Score : $500$ points

Problem Statement

Integer Sequence Exhibition is taking place, where integer sequences are gathered in one place and evaluated. Here, every integer sequence of length $N$ consisting of integers between $1$ and $K$ (inclusive) is evaluated and given an integer score between $1$ and $M$ (inclusive).
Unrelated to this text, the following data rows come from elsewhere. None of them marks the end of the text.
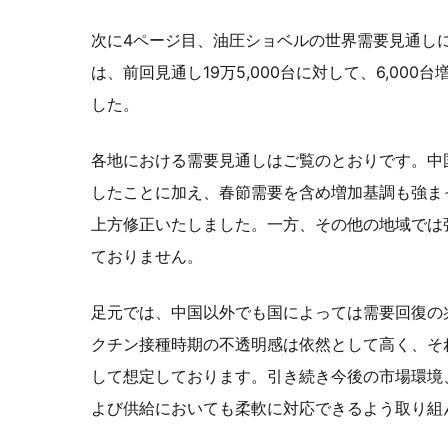
次に4ページ目、油圧ショベルの世界需要見通しに
は、前回見通し19万5,000台に対して、6,000
した。
各地における需要見通しはご覧のとおりです。中国
したことに加え、春節需要を含め増加基調も強まって
上方修正いたしました。一方、その他の地域では
ておりません。
足元では、中国以外でも国によっては需要回復の
クチン接種時期の不透明感は依然として高く、そ
して想定しております。引き続き今後の市場環境
よび供給においても柔軟に対応できるよう取り組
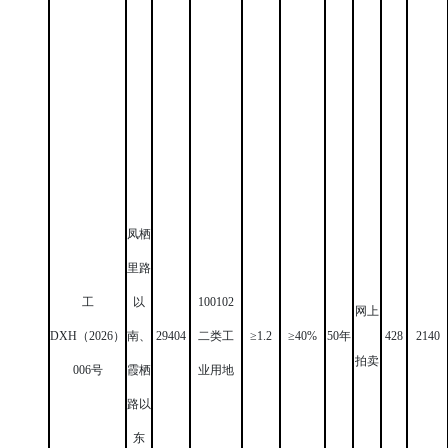
凤栖
里路
工
以
100102
网上
DXH
（
2026
）
南、
29404
二类工
≥
1.2
≥
40%
50
年
428
2140
拍卖
0
06
号
霞栖
业用地
路以
东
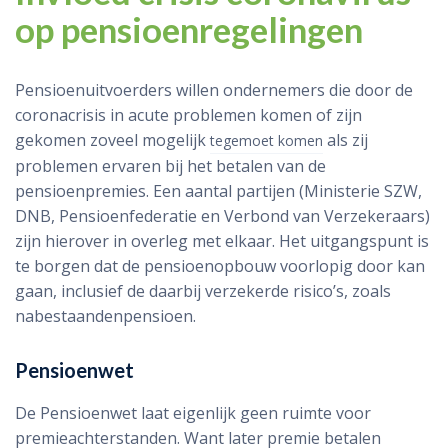
op pensioenregelingen
Pensioenuitvoerders willen ondernemers die door de
coronacrisis in acute problemen komen of zijn
gekomen zoveel mogelijk
als zij
tegemoet komen
problemen ervaren bij het betalen van de
pensioenpremies. Een aantal partijen (Ministerie SZW,
DNB, Pensioenfederatie en Verbond van Verzekeraars)
zijn hierover in overleg met elkaar. Het uitgangspunt is
te borgen dat de pensioenopbouw voorlopig door kan
gaan, inclusief de daarbij verzekerde risico’s, zoals
nabestaandenpensioen.
Pensioenwet
De Pensioenwet laat eigenlijk geen ruimte voor
premieachterstanden. Want later premie betalen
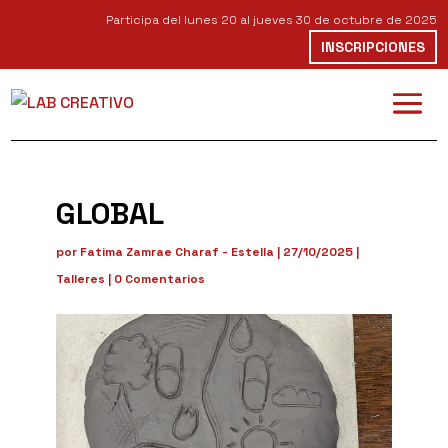
Participa del lunes 20 al jueves 30 de octubre de 2025
INSCRIPCIONES
GLOBAL
por
Fatima Zamrae Charaf - Estella
|
27/10/2025
|
Talleres
|
0 Comentarios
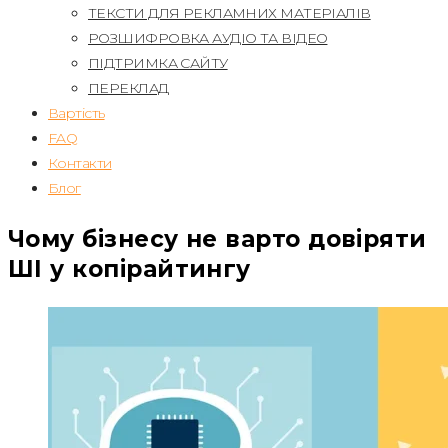
ТЕКСТИ ДЛЯ РЕКЛАМНИХ МАТЕРІАЛІВ
РОЗШИФРОВКА АУДІО ТА ВІДЕО
ПІДТРИМКА САЙТУ
ПЕРЕКЛАД
Вартість
FAQ
Контакти
Блог
Чому бізнесу не варто довіряти
ШІ у копірайтингу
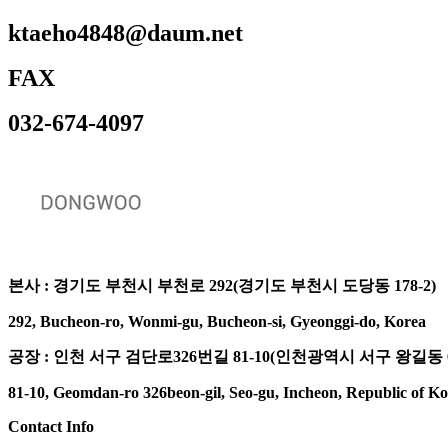
ktaeho4848@daum.net
FAX
032-674-4097
본사 : 경기도 부천시 부천로 292(경기도 부천시 도당동 178-2)
292, Bucheon-ro, Wonmi-gu, Bucheon-si, Gyeonggi-do, Korea
공장 : 인천 서구 검단로326번길 81-10(인천광역시 서구 왕길동 64
81-10, Geomdan-ro 326beon-gil, Seo-gu, Incheon, Republic of K
Contact Info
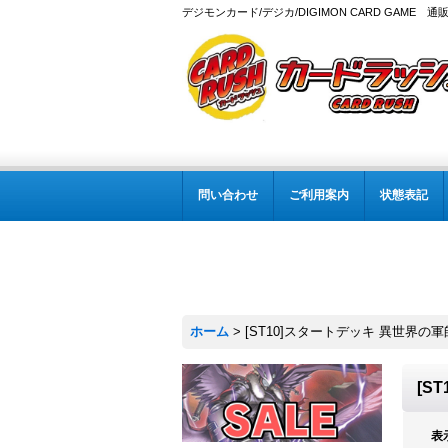
デジモンカード/デジカ/DIGIMON CARD GAME 通
問い合わせ
ご利用案内
状態表記
ホーム
>
[ST10]スタートデッキ 異世界の軍
[S
表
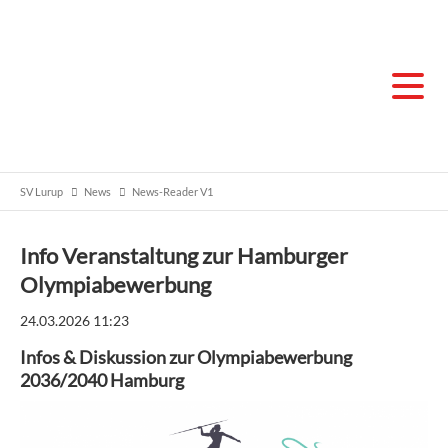
SV Lurup
News
News-Reader V1
Info Veranstaltung zur Hamburger
Olympiabewerbung
24.03.2026 11:23
Infos & Diskussion zur Olympiabewerbung
2036/2040 Hamburg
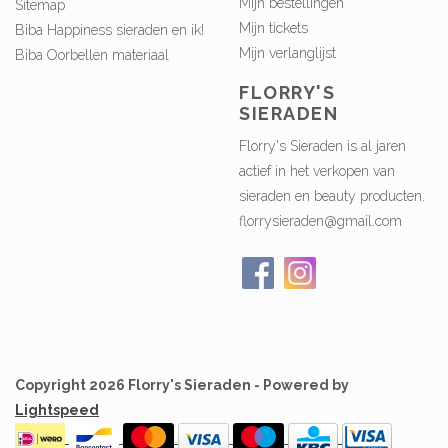
Mijn bestellingen
Sitemap
Mijn tickets
Biba Happiness sieraden en ik!
Mijn verlanglijst
Biba Oorbellen materiaal
FLORRY'S
SIERADEN
Florry's Sieraden is al jaren
actief in het verkopen van
sieraden en beauty producten.
florrysieraden@gmail.com
Copyright 2026 Florry's Sieraden - Powered by
Lightspeed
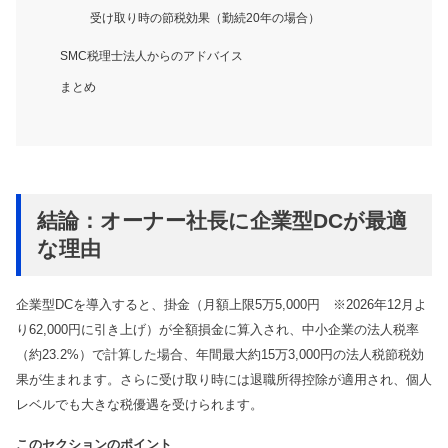
受け取り時の節税効果（勤続20年の場合）
SMC税理士法人からのアドバイス
まとめ
結論：オーナー社長に企業型DCが最適
な理由
企業型DCを導入すると、掛金（月額上限5万5,000円 ※2026年12月よ
り62,000円に引き上げ）が全額損金に算入され、中小企業の法人税率
（約23.2%）で計算した場合、年間最大約15万3,000円の法人税節税効
果が生まれます。さらに受け取り時には退職所得控除が適用され、個人
レベルでも大きな税優遇を受けられます。
このセクションのポイント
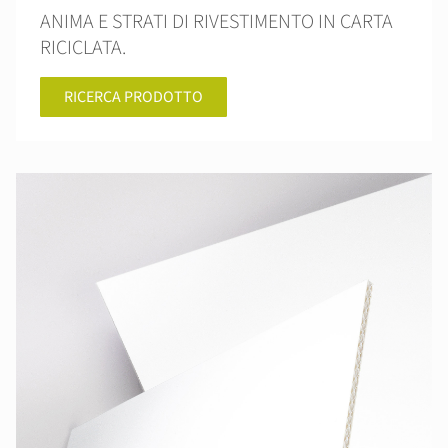
ANIMA E STRATI DI RIVESTIMENTO IN CARTA
RICICLATA.
RICERCA PRODOTTO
Print the number, modulo $998244353$, of ways to give each of the evaluated sequences a score between $1$ and $M$.

Here, two ways are said to be different when there is an evaluated sequence $A = (A_1, A_2, \ldots, A_N)$ that is given different scores by the two ways.

Constraints

• $1 \leq N, K, M \leq 10^{18}$
• $N$, $K$, and $M$ are integers.

Input

Input is given from Standard Input in the following format:

$N$ $K$ $M$

Output

Print the number, modulo $998244353$, of ways to give each of the evaluated sequences a score between $1$ and $M$.

2 2 2

16

Four sequences are evaluated: $(1, 1)$, $(1, 2)$, $(2, 1)$, and $(2, 2)$. There are $16$ ways to give each of these sequences a score between $1$ and $2$, as follows.

• Give $1$ to $(1, 1)$, $1$ to $(1, 2)$, $1$ to $(2, 1)$, and $1$ to $(2, 2)$
• Give $1$ to $(1, 1)$, $1$ to $(1, 2)$, $1$ to $(2, 1)$, and $2$ to $(2, 2)$
• Give $1$ to $(1, 1)$, $1$ to $(1, 2)$, $2$ to $(2, 1)$, and $1$ to $(2, 2)$
• Give $1$ to $(1, 1)$, $1$ to $(1, 2)$, $2$ to $(2, 1)$, and $2$ to $(2, 2)$
• $\cdots$
• Give $2$ to $(1, 1)$, $2$ to $(1, 2)$, $2$ to $(2, 1)$, and $2$ to $(2, 2)$

Thus, we print $16$.

3 14 15926535

109718301

Be sure to print the count modulo $998244353$.